At Daewoo's southern Changwon plant, two shifts operate on overtime to build the Tico and Matiz. Kia Motors Corp.'s Carnival minivan sold 3,100 units in March, allowing the company to operate on three shifts for the first time since it went into receivership last year.

Korea's No.1 automaker, Hyundai Motor Co. Ltd., exported 50,000 minis in the month; Daewoo shipped close to 45,000. The bad news in the domestic market, however, is that both companies are providing interest-free credit for the cars, so actual revenue reportedly has fallen 70%.

"Although the economy is in a crisis, I am confident it will recover and make another leap forward," Daewoo Motor's Mr. Kim says optimistically. But optimism is not enough. The financial chill blowing in from Japan and Southeast Asia continues to erode Korea's corporate earnings, even as newly elected President Kim Dae-Jung struggles to implement necessary economic reforms.

One of his biggest challenges is to reform Korea's industrial structure, based on large multi-industry conglomerates called chaebol. Although progress has been fitful, Mr. Kim insists such restructuring is better left to market forces rather than state intervention. He places the responsibility on the banks to enforce tighter credit controls. So far, the chaebol have agreed to corporate transparency, reducing heavy debts and focusing on core businesses.

But IMF-mandated corporate restructuring also means allowing direct foreign investment and foreign takeovers of Korean companies, which previously had been protected from overseas ownership.

Korean corporate-think long has embraced the belief that overseas investment by Korean companies is good; foreign investment in Korea is bad. Perhaps it hearkens back to the dreadful decades under Japan's colonization. President Kim, however, believes foreign capital means that companies can create jobs and add to the tax base.

At first the largest conglomerates stiffened at Mr. Kim's suggestions of combining core businesses and spinning off unprofitable ones, but they now appear receptive, understanding that survival, not growth, is at stake.

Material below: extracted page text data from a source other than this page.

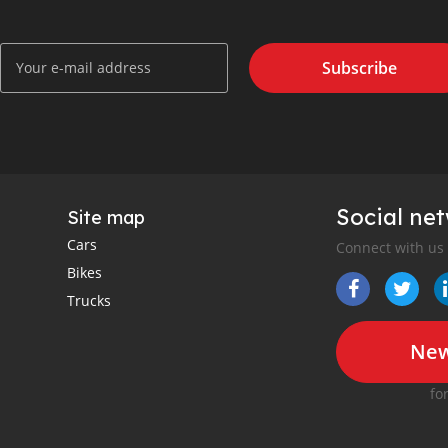
Subscribe
Social ne
Site map
Cars
Connect with us
Bikes
Trucks
New
fo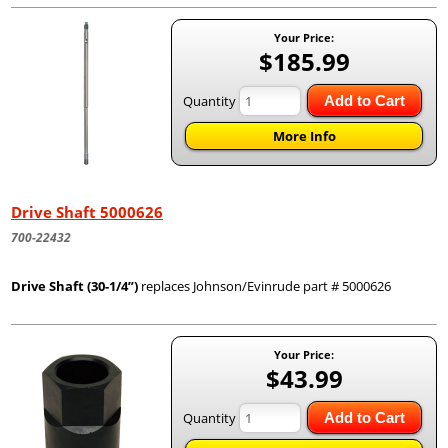
Your Price:
$185.99
Quantity
Add to Cart
More Info
Drive Shaft 5000626
700-22432
Drive Shaft (30-1/4”)
replaces Johnson/Evinrude part # 5000626
Your Price:
$43.99
Quantity
Add to Cart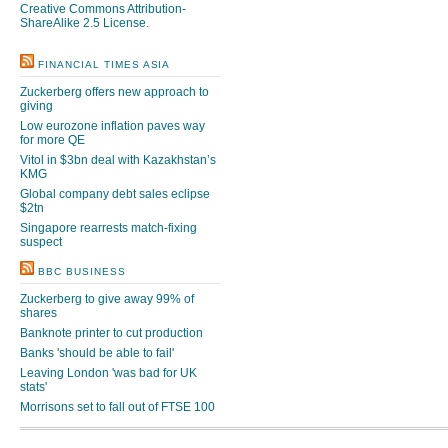
Creative Commons Attribution-
ShareAlike 2.5 License
.
FINANCIAL TIMES ASIA
Zuckerberg offers new approach to
giving
Low eurozone inflation paves way
for more QE
Vitol in $3bn deal with Kazakhstan’s
KMG
Global company debt sales eclipse
$2tn
Singapore rearrests match-fixing
suspect
BBC BUSINESS
Zuckerberg to give away 99% of
shares
Banknote printer to cut production
Banks 'should be able to fail'
Leaving London 'was bad for UK
stats'
Morrisons set to fall out of FTSE 100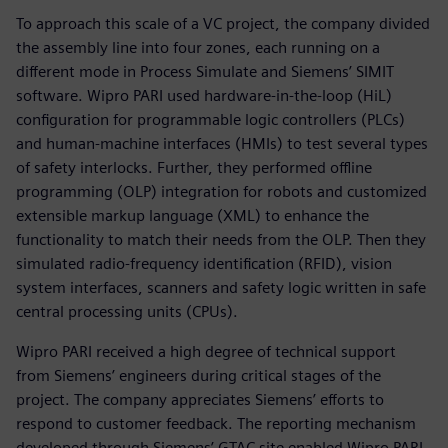
To approach this scale of a VC project, the company divided
the assembly line into four zones, each running on a
different mode in Process Simulate and Siemens’ SIMIT
software. Wipro PARI used hardware-in-the-loop (HiL)
configuration for programmable logic controllers (PLCs)
and human-machine interfaces (HMIs) to test several types
of safety interlocks. Further, they performed offline
programming (OLP) integration for robots and customized
extensible markup language (XML) to enhance the
functionality to match their needs from the OLP. Then they
simulated radio-frequency identification (RFID), vision
system interfaces, scanners and safety logic written in safe
central processing units (CPUs).
Wipro PARI received a high degree of technical support
from Siemens’ engineers during critical stages of the
project. The company appreciates Siemens’ efforts to
respond to customer feedback. The reporting mechanism
developed through Siemens’ GTAC site enabled Wipro PARI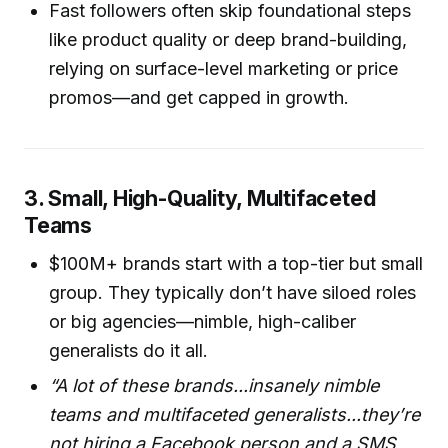
Fast followers often skip foundational steps
like product quality or deep brand-building,
relying on surface-level marketing or price
promos—and get capped in growth.
3. Small, High-Quality, Multifaceted
Teams
$100M+ brands start with a top-tier but small
group. They typically don’t have siloed roles
or big agencies—nimble, high-caliber
generalists do it all.
“A lot of these brands...insanely nimble
teams and multifaceted generalists...they’re
not hiring a Facebook person and a SMS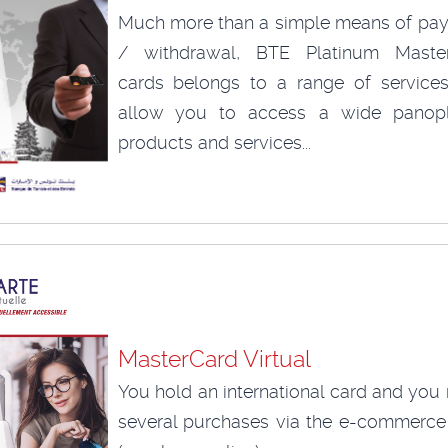
Much more than a simple means of pa
/ withdrawal, BTE Platinum Maste
cards belongs to a range of services
allow you to access a wide panop
products and services...
MasterCard Virtual
You hold an international card and you
several purchases via the e-commerce 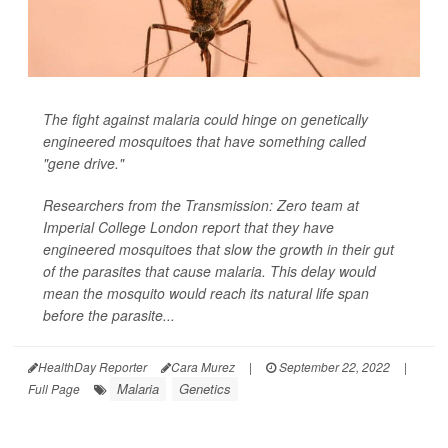
The fight against malaria could hinge on genetically
engineered mosquitoes that have something called
"gene drive."
Researchers from the Transmission: Zero team at
Imperial College London report that they have
engineered mosquitoes that slow the growth in their gut
of the parasites that cause malaria. This delay would
mean the mosquito would reach its natural life span
before the parasite...
HealthDay Reporter
Cara Murez
|
September 22, 2022
|
Malaria
Genetics
Full Page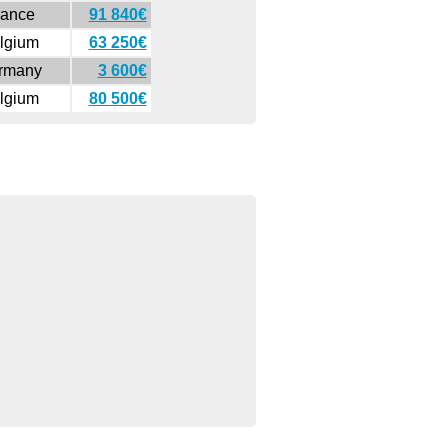
rance
91 840€
lgium
63 250€
rmany
3 600€
lgium
80 500€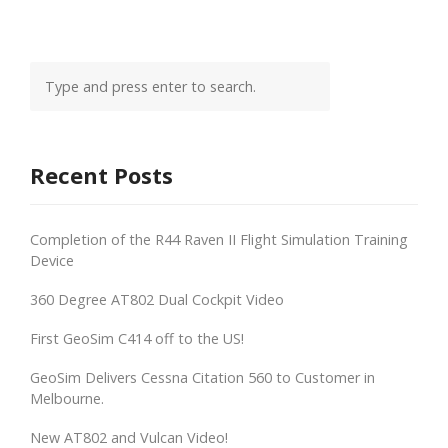
Recent Posts
Completion of the R44 Raven II Flight Simulation Training
Device
360 Degree AT802 Dual Cockpit Video
First GeoSim C414 off to the US!
GeoSim Delivers Cessna Citation 560 to Customer in
Melbourne.
New AT802 and Vulcan Video!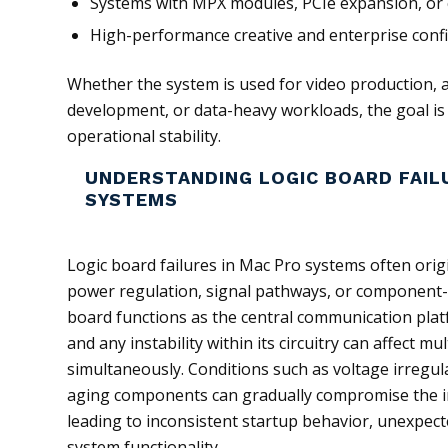
Systems with MPX modules, PCIe expansion, or
High-performance creative and enterprise conf
Whether the system is used for video production, 
development, or data-heavy workloads, the goal is 
operational stability.
UNDERSTANDING LOGIC BOARD FAIL
SYSTEMS
Logic board failures in Mac Pro systems often orig
power regulation, signal pathways, or component-
board functions as the central communication plat
and any instability within its circuitry can affect m
simultaneously. Conditions such as voltage irregula
aging components can gradually compromise the inte
leading to inconsistent startup behavior, unexpect
system functionality.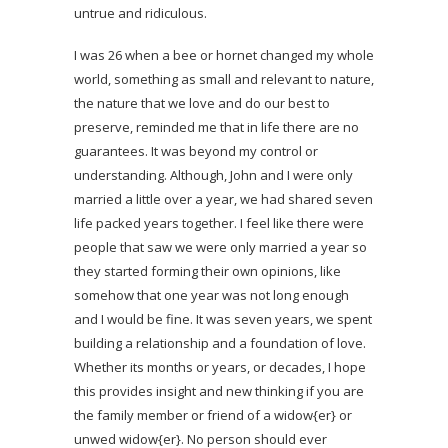
untrue and ridiculous.
I was 26 when a bee or hornet changed my whole
world, something as small and relevant to nature,
the nature that we love and do our best to
preserve, reminded me that in life there are no
guarantees. It was beyond my control or
understanding. Although, John and I were only
married a little over a year, we had shared seven
life packed years together. I feel like there were
people that saw we were only married a year so
they started forming their own opinions, like
somehow that one year was not long enough
and I would be fine. It was seven years, we spent
building a relationship and a foundation of love.
Whether its months or years, or decades, I hope
this provides insight and new thinking if you are
the family member or friend of a widow{er} or
unwed widow{er}. No person should ever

Daewoo Group Chairman Kim Woo-Choong is leading the charge by renewing negotiations with GM to form an alliance that could give GM up to 50% stake in Daewoo Motor, plus unprecedented access to the Korean market. In turn, the deal could give Daewoo a much-needed injection of cash and a sales network for its Leganza, Nubira and Lanos cars to be introduced in the U.S. this year.

"We are discussing product, production facilities, parts and components, mutual sourcing and equity participation," Mr. Kim says. Hyundai, meanwhile, has expressed interest in taking over Kia. Samsung Group's upstart automotive arm, Samsung Motor, is in discussions with Ford Motor Co. and Kia.

Mr. Kim blames the former government, in part, for the country's current problems. "Korea's financial structure - merchant banks, securities and leasing companies - lacked experience in the international finance business," he says. "Government policies went ahead before any financial infrastructure had been established."

That said, he views the nation's financial crisis as a "blessing in disguise" that ultimately will leave Korea with a healthy corporate structure. "If the chaebol follow the president's efficient and appropriate measures," the hardship will set a good example for Korean society, he says, bringing about "harmonious consensus."

Which better explains the banner that hangs in the Daewoo Kunsan auto plant, asking workers to embrace the "spirit of creative challenge and sacrifice." Like the airport box seeking donations, it's all for the common good of Korea.